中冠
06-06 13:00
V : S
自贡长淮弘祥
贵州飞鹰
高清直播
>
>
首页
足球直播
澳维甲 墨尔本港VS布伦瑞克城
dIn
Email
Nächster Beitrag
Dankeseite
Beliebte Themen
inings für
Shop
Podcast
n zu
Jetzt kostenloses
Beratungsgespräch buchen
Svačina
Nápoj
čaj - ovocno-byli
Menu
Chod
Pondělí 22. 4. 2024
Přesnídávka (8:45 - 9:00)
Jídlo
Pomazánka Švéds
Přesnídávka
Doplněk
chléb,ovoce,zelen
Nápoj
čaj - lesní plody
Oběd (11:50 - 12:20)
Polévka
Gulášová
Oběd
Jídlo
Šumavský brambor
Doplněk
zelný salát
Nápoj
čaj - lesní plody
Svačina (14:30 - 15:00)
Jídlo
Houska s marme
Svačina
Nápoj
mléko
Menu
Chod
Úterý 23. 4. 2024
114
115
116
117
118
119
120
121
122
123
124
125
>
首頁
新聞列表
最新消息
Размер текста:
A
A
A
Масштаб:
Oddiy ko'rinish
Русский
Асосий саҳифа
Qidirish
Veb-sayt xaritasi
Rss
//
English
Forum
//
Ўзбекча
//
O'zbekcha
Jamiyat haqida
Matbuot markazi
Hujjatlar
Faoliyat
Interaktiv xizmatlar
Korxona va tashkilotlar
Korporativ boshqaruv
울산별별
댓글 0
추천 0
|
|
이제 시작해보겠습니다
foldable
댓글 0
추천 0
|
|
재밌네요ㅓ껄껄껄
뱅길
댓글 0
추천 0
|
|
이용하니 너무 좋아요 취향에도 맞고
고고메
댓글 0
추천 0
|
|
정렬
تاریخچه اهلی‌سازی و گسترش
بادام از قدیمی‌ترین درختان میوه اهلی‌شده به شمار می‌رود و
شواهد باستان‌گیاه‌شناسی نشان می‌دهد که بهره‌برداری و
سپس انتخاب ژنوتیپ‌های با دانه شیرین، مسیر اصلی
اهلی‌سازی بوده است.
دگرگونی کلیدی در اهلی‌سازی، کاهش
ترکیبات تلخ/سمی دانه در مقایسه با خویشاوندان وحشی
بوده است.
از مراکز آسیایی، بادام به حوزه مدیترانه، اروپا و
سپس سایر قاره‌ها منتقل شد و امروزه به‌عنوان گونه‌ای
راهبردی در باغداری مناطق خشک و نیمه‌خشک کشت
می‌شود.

==*==

## YOUR TASK
Exactly as written, return every line of the material.

## WRITTEN SOLUTION
中冠
06-06 13:00
V : S
自贡长淮弘祥
贵州飞鹰
高清直播
>
>
首页
足球直播
澳维甲 墨尔本港VS布伦瑞克城
dIn
Email
Nächster Beitrag
Dankeseite
Beliebte Themen
inings für
Shop
Podcast
n zu
Jetzt kostenloses
Beratungsgespräch buchen
Svačina
Nápoj
čaj - ovocno-byli
Menu
Chod
Pondělí 22. 4. 2024
Přesnídávka (8:45 - 9:00)
Jídlo
Pomazánka Švéds
Přesnídávka
Doplněk
chléb,ovoce,zelen
Nápoj
čaj - lesní plody
Oběd (11:50 - 12:20)
Polévka
Gulášová
Oběd
Jídlo
Šumavský brambor
Doplněk
zelný salát
Nápoj
čaj - lesní plody
Svačina (14:30 - 15:00)
Jídlo
Houska s marme
Svačina
Nápoj
mléko
Menu
Chod
Úterý 23. 4. 2024
114
115
116
117
118
119
120
121
122
123
124
125
>
首頁
新聞列表
最新消息
Размер текста:
A
A
A
Масштаб:
Oddiy ko'rinish
Русский
Асосий саҳифа
Qidirish
Veb-sayt xaritasi
Rss
//
English
Forum
//
Ўзбекча
//
O'zbekcha
Jamiyat haqida
Matbuot markazi
Hujjatlar
Faoliyat
Interaktiv xizmatlar
Korxona va tashkilotlar
Korporativ boshqaruv
울산별별
댓글 0
추천 0
|
|
이제 시작해보겠습니다
foldable
댓글 0
추천 0
|
|
재밌네요ㅓ껄껄껄
뱅길
댓글 0
추천 0
|
|
이용하니 너무 좋아요 취향에도 맞고
고고메
댓글 0
추천 0
|
|
정렬
تاریخچه اهلی‌سازی و گسترش
بادام از قدیمی‌ترین درختان میوه اهلی‌شده به شمار می‌رود و
شواهد باستان‌گیاه‌شناسی نشان می‌دهد که بهره‌برداری و
سپس انتخاب ژنوتیپ‌های با دانه شیرین، مسیر اصلی
اهلی‌سازی بوده است.
دگرگونی کلیدی در اهلی‌سازی، کاهش
ترکیبات تلخ/سمی دانه در مقایسه با خویشاوندان وحشی
بوده است.
از مراکز آسیایی، بادام به حوزه مدیترانه، اروپا و
سپس سایر قاره‌ها منتقل شد و امروزه به‌عنوان گونه‌ای
راهبردی در باغداری مناطق خشک و نیمه‌خشک کشت
می‌شود.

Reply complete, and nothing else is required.